For 38 years, Dr. David Ramming was responsible for breeding new varieties of table and raisin grapes and stone fruit for commercial production. For his important contributions to industry, which resulted in some 40 new fruit varieties, Ramming was inducted into the U.S. Department of Agriculture’s Hall of Fame on September 11 in Washington, D.C.
Ramming retired in January from USDA’s San Joaquin Valley Agricultural Sciences Center in Parlier, California. The Hall of Fame was established in 1986 to recognize agency researchers for their outstanding and long-time achievements in agricultural sciences and technology. Nominees must be retired or eligible to retire to receive the award.

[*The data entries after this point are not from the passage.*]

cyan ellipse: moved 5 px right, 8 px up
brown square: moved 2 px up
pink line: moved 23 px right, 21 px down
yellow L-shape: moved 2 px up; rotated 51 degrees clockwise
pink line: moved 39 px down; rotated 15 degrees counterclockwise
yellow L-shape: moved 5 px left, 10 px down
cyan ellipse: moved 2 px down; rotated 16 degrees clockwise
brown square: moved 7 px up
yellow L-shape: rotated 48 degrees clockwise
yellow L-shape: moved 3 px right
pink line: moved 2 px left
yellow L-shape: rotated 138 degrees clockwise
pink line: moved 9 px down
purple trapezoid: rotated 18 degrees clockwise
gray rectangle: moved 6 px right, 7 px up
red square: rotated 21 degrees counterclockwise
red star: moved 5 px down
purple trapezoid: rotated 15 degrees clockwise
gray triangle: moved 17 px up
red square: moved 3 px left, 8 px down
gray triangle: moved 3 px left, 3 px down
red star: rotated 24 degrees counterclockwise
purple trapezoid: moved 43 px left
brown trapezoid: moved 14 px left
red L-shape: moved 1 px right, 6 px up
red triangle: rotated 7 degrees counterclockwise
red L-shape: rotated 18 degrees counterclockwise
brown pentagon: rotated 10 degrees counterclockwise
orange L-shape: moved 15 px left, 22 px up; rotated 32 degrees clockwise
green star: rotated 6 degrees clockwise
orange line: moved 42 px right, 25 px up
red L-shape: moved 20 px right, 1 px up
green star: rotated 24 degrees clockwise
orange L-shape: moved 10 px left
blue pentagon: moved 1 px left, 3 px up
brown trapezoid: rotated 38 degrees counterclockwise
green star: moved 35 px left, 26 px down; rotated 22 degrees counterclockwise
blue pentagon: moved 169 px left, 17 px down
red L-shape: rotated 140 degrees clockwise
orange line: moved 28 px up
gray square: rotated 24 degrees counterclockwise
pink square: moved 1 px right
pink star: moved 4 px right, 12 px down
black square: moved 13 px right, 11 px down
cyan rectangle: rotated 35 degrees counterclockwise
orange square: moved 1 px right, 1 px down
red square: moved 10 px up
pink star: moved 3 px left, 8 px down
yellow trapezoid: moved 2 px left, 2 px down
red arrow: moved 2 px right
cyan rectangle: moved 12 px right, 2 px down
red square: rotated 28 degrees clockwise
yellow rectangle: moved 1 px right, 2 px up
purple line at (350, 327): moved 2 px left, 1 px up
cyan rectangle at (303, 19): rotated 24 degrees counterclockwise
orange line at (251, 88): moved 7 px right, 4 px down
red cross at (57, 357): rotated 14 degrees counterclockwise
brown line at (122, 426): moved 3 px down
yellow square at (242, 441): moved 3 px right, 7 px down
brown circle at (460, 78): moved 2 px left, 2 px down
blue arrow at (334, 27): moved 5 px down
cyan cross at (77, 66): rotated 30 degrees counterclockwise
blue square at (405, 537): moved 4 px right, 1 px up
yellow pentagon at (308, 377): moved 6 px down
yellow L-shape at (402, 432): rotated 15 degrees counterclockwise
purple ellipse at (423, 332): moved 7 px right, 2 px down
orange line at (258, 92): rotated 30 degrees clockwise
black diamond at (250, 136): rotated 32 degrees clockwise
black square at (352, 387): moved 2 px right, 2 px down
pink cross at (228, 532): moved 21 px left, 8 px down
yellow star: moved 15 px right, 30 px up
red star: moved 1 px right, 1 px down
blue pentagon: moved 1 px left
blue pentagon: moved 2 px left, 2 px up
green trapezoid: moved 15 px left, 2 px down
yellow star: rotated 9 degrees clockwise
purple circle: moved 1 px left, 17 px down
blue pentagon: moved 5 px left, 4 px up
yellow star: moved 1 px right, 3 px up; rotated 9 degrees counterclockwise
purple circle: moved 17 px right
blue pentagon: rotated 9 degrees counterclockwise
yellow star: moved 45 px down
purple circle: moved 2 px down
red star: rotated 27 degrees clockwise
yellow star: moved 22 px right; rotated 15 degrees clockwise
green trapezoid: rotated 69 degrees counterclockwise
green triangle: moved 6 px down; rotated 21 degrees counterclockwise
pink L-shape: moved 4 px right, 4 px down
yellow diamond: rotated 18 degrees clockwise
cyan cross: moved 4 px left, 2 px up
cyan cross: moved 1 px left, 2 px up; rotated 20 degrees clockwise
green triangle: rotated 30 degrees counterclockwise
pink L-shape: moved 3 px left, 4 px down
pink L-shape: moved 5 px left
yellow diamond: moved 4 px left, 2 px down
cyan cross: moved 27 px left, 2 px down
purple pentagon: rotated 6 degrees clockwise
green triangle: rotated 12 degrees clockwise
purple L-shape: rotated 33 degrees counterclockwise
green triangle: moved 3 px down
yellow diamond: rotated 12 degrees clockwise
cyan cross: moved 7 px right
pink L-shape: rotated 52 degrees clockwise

Ramming, in working closely with the agricultural industry, helped develop 15 table grape varieties that now represent more than half of table grape production. He’s been credited with helping make mechanized raisin harvest a reality through his development of four raisin grapes that ripened earlier and could be grown on a large, overhead trellis, a key to the dried-on-the-vine grapes suitable for machine harvest. He also helped pioneer embryo rescue techniques that allowed for seedless by seedless crosses and shortened the table grape breeding timeline. A few of the stone fruit varieites he developed that became important to commercial growers included the Blackamber plum, Fortune plum and Galaxy peach.
Most recently, he worked to incorporate resistance to powdery mildew and Pierce’s disease into grapevines.
Two other ARS scientists were also inducted into the Hall of Fame: Dr. Rufus Chaney, agronomist at ARS headquarters in Beltsville, Maryland, and Dr. Sarah Hake, director of the ARS Plant Gene Expression Center in Albany, California.